### [Work required]
Keeping every word intact, reproduce all of the records.

### [Data shown]

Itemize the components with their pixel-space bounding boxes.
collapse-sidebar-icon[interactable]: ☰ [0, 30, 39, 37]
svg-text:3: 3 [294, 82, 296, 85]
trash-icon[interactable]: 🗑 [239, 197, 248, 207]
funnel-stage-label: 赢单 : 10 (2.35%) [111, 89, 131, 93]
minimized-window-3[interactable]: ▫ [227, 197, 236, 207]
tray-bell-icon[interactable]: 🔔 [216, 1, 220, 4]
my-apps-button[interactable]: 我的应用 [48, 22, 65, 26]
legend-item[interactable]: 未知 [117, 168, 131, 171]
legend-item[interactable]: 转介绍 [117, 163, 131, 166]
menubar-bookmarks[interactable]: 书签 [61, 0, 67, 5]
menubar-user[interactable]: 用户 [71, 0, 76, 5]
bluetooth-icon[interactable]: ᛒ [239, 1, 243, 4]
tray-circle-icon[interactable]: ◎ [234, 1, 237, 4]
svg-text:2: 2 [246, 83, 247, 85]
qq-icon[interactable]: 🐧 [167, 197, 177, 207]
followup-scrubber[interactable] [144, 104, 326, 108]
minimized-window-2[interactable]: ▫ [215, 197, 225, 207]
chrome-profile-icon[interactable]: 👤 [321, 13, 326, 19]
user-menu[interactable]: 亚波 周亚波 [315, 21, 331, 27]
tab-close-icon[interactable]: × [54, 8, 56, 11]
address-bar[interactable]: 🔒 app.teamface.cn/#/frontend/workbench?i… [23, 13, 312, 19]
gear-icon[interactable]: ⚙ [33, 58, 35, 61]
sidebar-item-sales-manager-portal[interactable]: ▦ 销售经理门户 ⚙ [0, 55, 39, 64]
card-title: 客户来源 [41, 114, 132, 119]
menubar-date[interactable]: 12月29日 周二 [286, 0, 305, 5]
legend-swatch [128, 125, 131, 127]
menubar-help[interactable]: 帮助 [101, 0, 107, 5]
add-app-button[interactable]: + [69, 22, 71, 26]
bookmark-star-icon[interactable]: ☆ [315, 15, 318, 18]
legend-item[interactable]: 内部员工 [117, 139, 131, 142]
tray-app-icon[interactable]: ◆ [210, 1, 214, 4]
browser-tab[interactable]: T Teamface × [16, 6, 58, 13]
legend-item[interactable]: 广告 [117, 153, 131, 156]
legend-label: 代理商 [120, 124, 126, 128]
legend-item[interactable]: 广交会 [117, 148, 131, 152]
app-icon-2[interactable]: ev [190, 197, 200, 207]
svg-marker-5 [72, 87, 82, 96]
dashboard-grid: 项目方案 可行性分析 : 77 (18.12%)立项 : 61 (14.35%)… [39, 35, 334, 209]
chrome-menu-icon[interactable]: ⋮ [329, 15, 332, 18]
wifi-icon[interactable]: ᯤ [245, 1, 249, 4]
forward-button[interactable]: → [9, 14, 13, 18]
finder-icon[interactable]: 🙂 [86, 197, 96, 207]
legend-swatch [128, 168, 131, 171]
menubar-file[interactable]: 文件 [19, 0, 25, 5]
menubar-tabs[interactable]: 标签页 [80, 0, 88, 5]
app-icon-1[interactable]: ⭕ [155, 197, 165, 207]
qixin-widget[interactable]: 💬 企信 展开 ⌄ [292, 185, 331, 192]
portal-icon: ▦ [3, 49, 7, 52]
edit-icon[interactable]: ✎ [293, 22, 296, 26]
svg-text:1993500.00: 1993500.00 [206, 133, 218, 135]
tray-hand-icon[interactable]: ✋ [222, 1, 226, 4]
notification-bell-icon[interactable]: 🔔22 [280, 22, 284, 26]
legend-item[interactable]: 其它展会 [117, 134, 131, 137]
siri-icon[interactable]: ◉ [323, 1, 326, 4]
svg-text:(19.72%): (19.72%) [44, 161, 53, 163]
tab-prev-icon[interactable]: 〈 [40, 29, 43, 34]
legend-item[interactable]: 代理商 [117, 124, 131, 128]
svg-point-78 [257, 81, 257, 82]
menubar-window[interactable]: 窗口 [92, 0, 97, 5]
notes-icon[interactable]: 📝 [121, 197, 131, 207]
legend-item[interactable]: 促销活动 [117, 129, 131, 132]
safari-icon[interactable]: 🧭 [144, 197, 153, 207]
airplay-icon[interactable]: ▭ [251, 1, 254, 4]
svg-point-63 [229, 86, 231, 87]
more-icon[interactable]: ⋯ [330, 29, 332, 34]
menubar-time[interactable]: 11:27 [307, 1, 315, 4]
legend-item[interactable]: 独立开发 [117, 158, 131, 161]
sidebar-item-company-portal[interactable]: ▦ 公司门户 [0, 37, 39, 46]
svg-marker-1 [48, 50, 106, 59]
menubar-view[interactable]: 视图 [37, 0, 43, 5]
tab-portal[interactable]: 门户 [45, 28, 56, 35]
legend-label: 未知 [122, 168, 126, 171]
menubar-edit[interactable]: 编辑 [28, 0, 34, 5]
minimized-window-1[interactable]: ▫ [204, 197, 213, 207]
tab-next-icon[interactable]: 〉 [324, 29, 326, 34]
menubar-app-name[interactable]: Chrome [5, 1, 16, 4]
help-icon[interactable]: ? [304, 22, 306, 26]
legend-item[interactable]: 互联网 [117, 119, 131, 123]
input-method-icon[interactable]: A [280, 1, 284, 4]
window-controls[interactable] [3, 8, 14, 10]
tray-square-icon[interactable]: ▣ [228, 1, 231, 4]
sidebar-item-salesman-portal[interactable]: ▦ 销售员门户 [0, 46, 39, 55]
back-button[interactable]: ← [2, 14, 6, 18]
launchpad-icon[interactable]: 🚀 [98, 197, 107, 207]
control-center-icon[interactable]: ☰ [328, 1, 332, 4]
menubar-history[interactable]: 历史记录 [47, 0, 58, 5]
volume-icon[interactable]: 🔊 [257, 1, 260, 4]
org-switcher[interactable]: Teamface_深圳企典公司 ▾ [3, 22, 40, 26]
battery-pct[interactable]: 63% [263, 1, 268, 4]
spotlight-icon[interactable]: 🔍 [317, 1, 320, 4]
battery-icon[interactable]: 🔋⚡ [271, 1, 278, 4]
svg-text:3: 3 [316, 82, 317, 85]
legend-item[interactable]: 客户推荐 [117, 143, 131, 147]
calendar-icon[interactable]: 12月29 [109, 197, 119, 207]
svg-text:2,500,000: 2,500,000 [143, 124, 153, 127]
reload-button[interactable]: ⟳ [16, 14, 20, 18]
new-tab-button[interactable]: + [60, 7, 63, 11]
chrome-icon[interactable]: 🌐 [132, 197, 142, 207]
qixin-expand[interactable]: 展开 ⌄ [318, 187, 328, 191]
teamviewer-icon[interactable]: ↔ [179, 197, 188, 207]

### [Output for this exercise]
Itemize the components with their pixel-space bounding boxes.
collapse-sidebar-icon[interactable]: ☰ [0, 30, 39, 37]
svg-text:3: 3 [294, 82, 296, 85]
trash-icon[interactable]: 🗑 [239, 197, 248, 207]
funnel-stage-label: 赢单 : 10 (2.35%) [111, 89, 131, 93]
minimized-window-3[interactable]: ▫ [227, 197, 236, 207]
tray-bell-icon[interactable]: 🔔 [216, 1, 220, 4]
my-apps-button[interactable]: 我的应用 [48, 22, 65, 26]
legend-item[interactable]: 未知 [117, 168, 131, 171]
legend-item[interactable]: 转介绍 [117, 163, 131, 166]
menubar-bookmarks[interactable]: 书签 [61, 0, 67, 5]
menubar-user[interactable]: 用户 [71, 0, 76, 5]
bluetooth-icon[interactable]: ᛒ [239, 1, 243, 4]
tray-circle-icon[interactable]: ◎ [234, 1, 237, 4]
svg-text:2: 2 [246, 83, 247, 85]
qq-icon[interactable]: 🐧 [167, 197, 177, 207]
followup-scrubber[interactable] [144, 104, 326, 108]
minimized-window-2[interactable]: ▫ [215, 197, 225, 207]
chrome-profile-icon[interactable]: 👤 [321, 13, 326, 19]
user-menu[interactable]: 亚波 周亚波 [315, 21, 331, 27]
tab-close-icon[interactable]: × [54, 8, 56, 11]
address-bar[interactable]: 🔒 app.teamface.cn/#/frontend/workbench?i… [23, 13, 312, 19]
gear-icon[interactable]: ⚙ [33, 58, 35, 61]
sidebar-item-sales-manager-portal[interactable]: ▦ 销售经理门户 ⚙ [0, 55, 39, 64]
card-title: 客户来源 [41, 114, 132, 119]
menubar-date[interactable]: 12月29日 周二 [286, 0, 305, 5]
legend-swatch [128, 125, 131, 127]
menubar-help[interactable]: 帮助 [101, 0, 107, 5]
add-app-button[interactable]: + [69, 22, 71, 26]
bookmark-star-icon[interactable]: ☆ [315, 15, 318, 18]
legend-item[interactable]: 内部员工 [117, 139, 131, 142]
tray-app-icon[interactable]: ◆ [210, 1, 214, 4]
browser-tab[interactable]: T Teamface × [16, 6, 58, 13]
legend-item[interactable]: 广告 [117, 153, 131, 156]
legend-label: 代理商 [120, 124, 126, 128]
legend-item[interactable]: 广交会 [117, 148, 131, 152]
app-icon-2[interactable]: ev [190, 197, 200, 207]
svg-marker-5 [72, 87, 82, 96]
dashboard-grid: 项目方案 可行性分析 : 77 (18.12%)立项 : 61 (14.35%)… [39, 35, 334, 209]
chrome-menu-icon[interactable]: ⋮ [329, 15, 332, 18]
wifi-icon[interactable]: ᯤ [245, 1, 249, 4]
forward-button[interactable]: → [9, 14, 13, 18]
finder-icon[interactable]: 🙂 [86, 197, 96, 207]
legend-swatch [128, 168, 131, 171]
menubar-file[interactable]: 文件 [19, 0, 25, 5]
menubar-tabs[interactable]: 标签页 [80, 0, 88, 5]
app-icon-1[interactable]: ⭕ [155, 197, 165, 207]
qixin-widget[interactable]: 💬 企信 展开 ⌄ [292, 185, 331, 192]
portal-icon: ▦ [3, 49, 7, 52]
edit-icon[interactable]: ✎ [293, 22, 296, 26]
svg-text:1993500.00: 1993500.00 [206, 133, 218, 135]
tray-hand-icon[interactable]: ✋ [222, 1, 226, 4]
notification-bell-icon[interactable]: 🔔22 [280, 22, 284, 26]
legend-item[interactable]: 其它展会 [117, 134, 131, 137]
siri-icon[interactable]: ◉ [323, 1, 326, 4]
svg-text:(19.72%): (19.72%) [44, 161, 53, 163]
tab-prev-icon[interactable]: 〈 [40, 29, 43, 34]
legend-item[interactable]: 代理商 [117, 124, 131, 128]
svg-point-78 [257, 81, 257, 82]
menubar-window[interactable]: 窗口 [92, 0, 97, 5]
notes-icon[interactable]: 📝 [121, 197, 131, 207]
legend-item[interactable]: 促销活动 [117, 129, 131, 132]
safari-icon[interactable]: 🧭 [144, 197, 153, 207]
airplay-icon[interactable]: ▭ [251, 1, 254, 4]
svg-point-63 [229, 86, 231, 87]
more-icon[interactable]: ⋯ [330, 29, 332, 34]
menubar-time[interactable]: 11:27 [307, 1, 315, 4]
legend-item[interactable]: 独立开发 [117, 158, 131, 161]
sidebar-item-company-portal[interactable]: ▦ 公司门户 [0, 37, 39, 46]
svg-marker-1 [48, 50, 106, 59]
menubar-view[interactable]: 视图 [37, 0, 43, 5]
tab-portal[interactable]: 门户 [45, 28, 56, 35]
legend-label: 未知 [122, 168, 126, 171]
menubar-edit[interactable]: 编辑 [28, 0, 34, 5]
minimized-window-1[interactable]: ▫ [204, 197, 213, 207]
tab-next-icon[interactable]: 〉 [324, 29, 326, 34]
menubar-app-name[interactable]: Chrome [5, 1, 16, 4]
help-icon[interactable]: ? [304, 22, 306, 26]
legend-item[interactable]: 互联网 [117, 119, 131, 123]
input-method-icon[interactable]: A [280, 1, 284, 4]
window-controls[interactable] [3, 8, 14, 10]
tray-square-icon[interactable]: ▣ [228, 1, 231, 4]
sidebar-item-salesman-portal[interactable]: ▦ 销售员门户 [0, 46, 39, 55]
back-button[interactable]: ← [2, 14, 6, 18]
launchpad-icon[interactable]: 🚀 [98, 197, 107, 207]
control-center-icon[interactable]: ☰ [328, 1, 332, 4]
menubar-history[interactable]: 历史记录 [47, 0, 58, 5]
volume-icon[interactable]: 🔊 [257, 1, 260, 4]
org-switcher[interactable]: Teamface_深圳企典公司 ▾ [3, 22, 40, 26]
battery-pct[interactable]: 63% [263, 1, 268, 4]
spotlight-icon[interactable]: 🔍 [317, 1, 320, 4]
battery-icon[interactable]: 🔋⚡ [271, 1, 278, 4]
svg-text:3: 3 [316, 82, 317, 85]
legend-item[interactable]: 客户推荐 [117, 143, 131, 147]
calendar-icon[interactable]: 12月29 [109, 197, 119, 207]
svg-text:2,500,000: 2,500,000 [143, 124, 153, 127]
reload-button[interactable]: ⟳ [16, 14, 20, 18]
new-tab-button[interactable]: + [60, 7, 63, 11]
chrome-icon[interactable]: 🌐 [132, 197, 142, 207]
qixin-expand[interactable]: 展开 ⌄ [318, 187, 328, 191]
teamviewer-icon[interactable]: ↔ [179, 197, 188, 207]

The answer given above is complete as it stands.